In a modern context, I suspect the reason this hasn't been done is because using travel wifi routers or ethernet bridges with USB battery packs is "good enough" even for the handful of people actually using old Mac laptops.

As mentioned, WPA and WPA 2 do work in OS X releases, even on older macs, and USB/pcmcia/PCI 802.11G cards do often work with older machines. It's just a bummer for the iMac/iBook in particular because they don't really have those slots.

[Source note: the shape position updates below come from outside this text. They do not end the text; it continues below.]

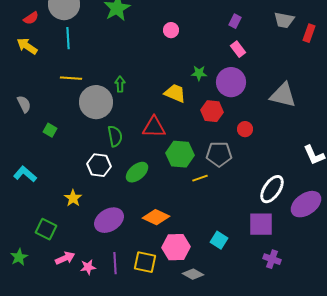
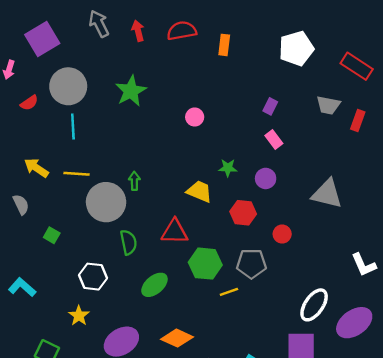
yellow arrow: (27, 46) -> (36, 168), moved
purple circle: (231, 82) -> (266, 178), size x0.6
white hexagon: (99, 165) -> (93, 277), moved

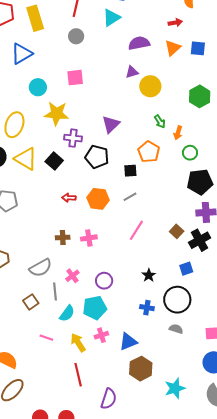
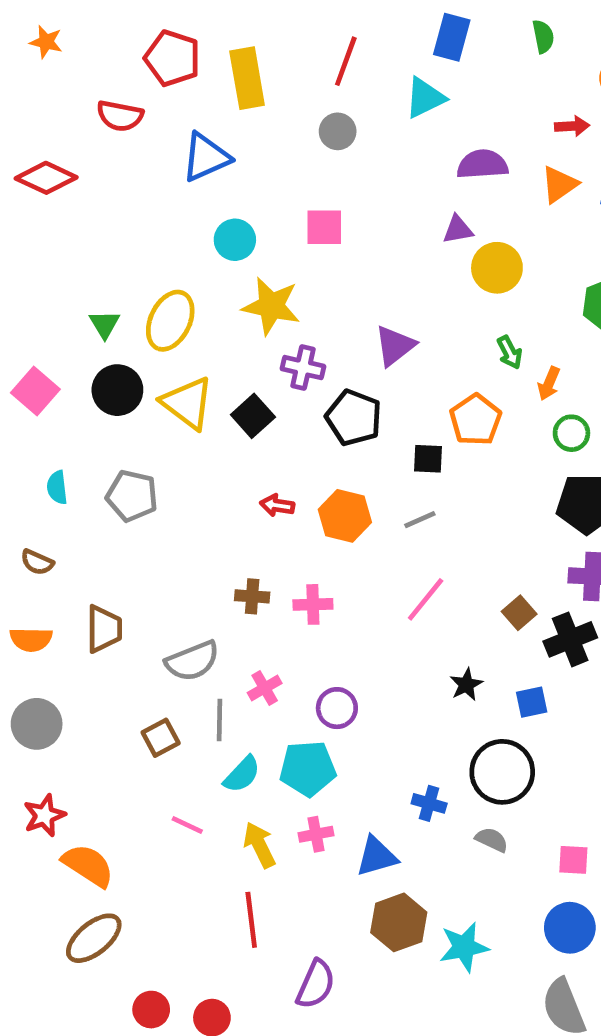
black star: (149, 275) -> (466, 684), moved
blue cross: (147, 308) -> (429, 803), moved
cyan star: (175, 388) -> (464, 947), moved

Not that you couldn't, you'd either have to reverse-engineer the AirPort slot and then design a fresh wifi card around a newer chipset and write the drivers and authentication tools for it, or design a card that's both a wifi client and pretends to be an AirPort card to the Mac and the appropriate management interface for it.

I think that "the port is slow" is probably not that much of a barrier who want this, you can get on the outer edge of fifteen whole megabits a second out of OS 9 on gigabit ethernet anyway so it's not like we'd be missing out on much.
 

Byrd

Well-known member
Just to include, on faster PPC G3/G4 Macs that can't take an Airport Extreme card and run OS X 10.4, 10.5 - the Edimax EN-7811un V1 mini USB wifi adapter supports WPA2 and the software is half decent;


They can be picked up for $15 - 20 ea
 

Angelgreat

Well-known member
Just to include, on faster PPC G3/G4 Macs that can't take an Airport Extreme card and run OS X 10.4, 10.5 - the Edimax EN-7811un V1 mini USB wifi adapter supports WPA2 and the software is half decent;


They can be picked up for $15 - 20 ea
Does it work with OS 9 and 10.4? Also, have you tested it?
 

3lectr1cPPC

Well-known member
None that I know of. I saw someone got modern wifi running on a PowerBook 190, but I don't know how they did it. I believe it was a very complex method. Any PC card options and such that I know of don't support WPA2.
 

Gorgonops

Moderator
Staff member
FWIW, every single Mac that had the original 802.11b AirPort card slot and USB 1.1 ports also had an Ethernet port. And they also sell WiFi to Ethernet port adapters that can be powered off of a USB plug or power bank. So… I mean, yeah, it’s a slightly awkward workaround but technically you can make the bridge thing just as portable as a USB WiFi dongle is.

(There’s a company that makes a line of products called “Vonets” that are specifically designed for this scenario. Only cost about $25 for the low end ones. Don’t own one myself so I’m not going to vouch for them, but they are small one-box solutions.)

The short answer is indeed yeah, Apple couldn’t be bothered to write either a WPA stack for the 802.11b cards nor drivers for the 802.11g cards for OS9. Would it be technically possible? Sure, but it would have been a lot of work. Many of the (few) third-party WiFi cards that worked with 9 in the first place were just rebadged Orinoco chipset units that could reuse most or all of Apple’s drivers (which were derived from Lucent’s original WaveLan stack); writing drivers for OS 9 sucks and by 2003 there was obviously no future in it.

And per Cory’s comment about the original AirPort slot: said slot was a very slightly modified 16 bit PCMCIA slot, IE, ISA with another beard and mustache. Practically (or maybe entirely?) all 802.11g and higher chipsets are limited to Cardbus/PCI, USB, or embedded stuff like SDIO. The theoretical speed of an ISA bus… overlaps? with the realistic throughput of 802.11g but just barely. If there is a 802.11g chipset with an ISA/PCMCIA interface and WPA2 support then theoretically if you are willing to invest a ton of time resurrecting the lost art of OS 9 driver development (including porting a WPA authentication supplicant, WPA is a huge hassle compared to WEP) I guess I would put performance lowest on my list of concerns for developing an internal upgrade. But it’s pretty clear why no one did.